We all know of course that wireless peak speeds are just theoretical maximums and users will never experience anything like them. More likely, the actual downstream speeds for most users on the best wireless networks will be something like 1 or 2 Mbps. However, this sort of speed coupled with the convenience and flexibility that wireless provides is a very attractive alternative for the mobile young net user of today.
What does that mean for the NBN? Well, if the Government carries through with its plan to spend the money to decommission Telstra's copper and the hybrid fibre-coax networks and replace them with fibre to homes, there will be plenty of takers. But there will also be plenty who just leave their fibre connections sitting idle and do not connect to the NBN.

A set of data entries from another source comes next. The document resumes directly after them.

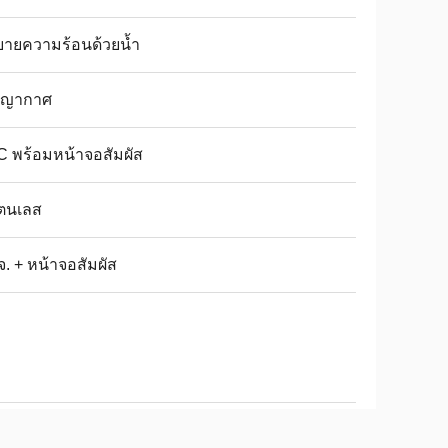
บายความร้อนด้วยน้ำ
ญญากาศ
 พร้อมหน้าจอสัมผัส
ตนเลส
. + หน้าจอสัมผัส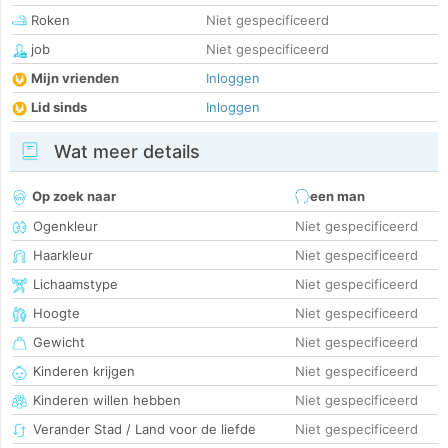
Roken
Niet gespecificeerd
job
Niet gespecificeerd
Mijn vrienden
Inloggen
Lid sinds
Inloggen
Wat meer details
Op zoek naar
een man
Ogenkleur
Niet gespecificeerd
Haarkleur
Niet gespecificeerd
Lichaamstype
Niet gespecificeerd
Hoogte
Niet gespecificeerd
Gewicht
Niet gespecificeerd
Kinderen krijgen
Niet gespecificeerd
Kinderen willen hebben
Niet gespecificeerd
Verander Stad / Land voor de liefde
Niet gespecificeerd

In case it has escaped anyone's notice, cheap mobile phone services are crushing Telstra's fixed line business out of existence. Foxtel is popular but free to air TV still reigns supreme in most households and is offering ever more choice. It appears most households want flexibility and still don't want to pay for something they don't need.
But just think of the plethora of entertainment options and applications that will be available over fast fibre! Well there are already options galore over cable, ADSL2+ and still a large core of heartland of Australian suburbia is happy with an inexpensive basic internet connection, free to air TV and their mobile phones.
As the kids leave home and go out renting, they keep their mobile phones, get wireless data packages for their laptop and watch free to air TV. Most don't get Foxtel or high-end super fast net connections.
Of course there are the reasonably well off and the lounge lizards who will get the best of everything - Foxtel Platinum in every room, super fast internet and whatever entertainment option is on offer. But they are and always will be the minority.
And therein lies the problem for the NBN. In order for the thing to be economically viable, it not only has to be as ubiquitous as Telstra's POTS was, it also has to have similar market penetration. This is where the real threat of wireless raises its ugly head.
When it comes to the high-end of the net connections market, fixed line fibre will be the ultimate and the only choice. Corporations, hospitals, educational institutions and high net worth families have always been high speed net users and will certainly be NBN customers.
However, if advanced wireless connections continue to capture the low and mid range of the market in increasing numbers - not to mention the bush of course - then the NBN will end up being an expensive white elephant that very few want and even fewer need.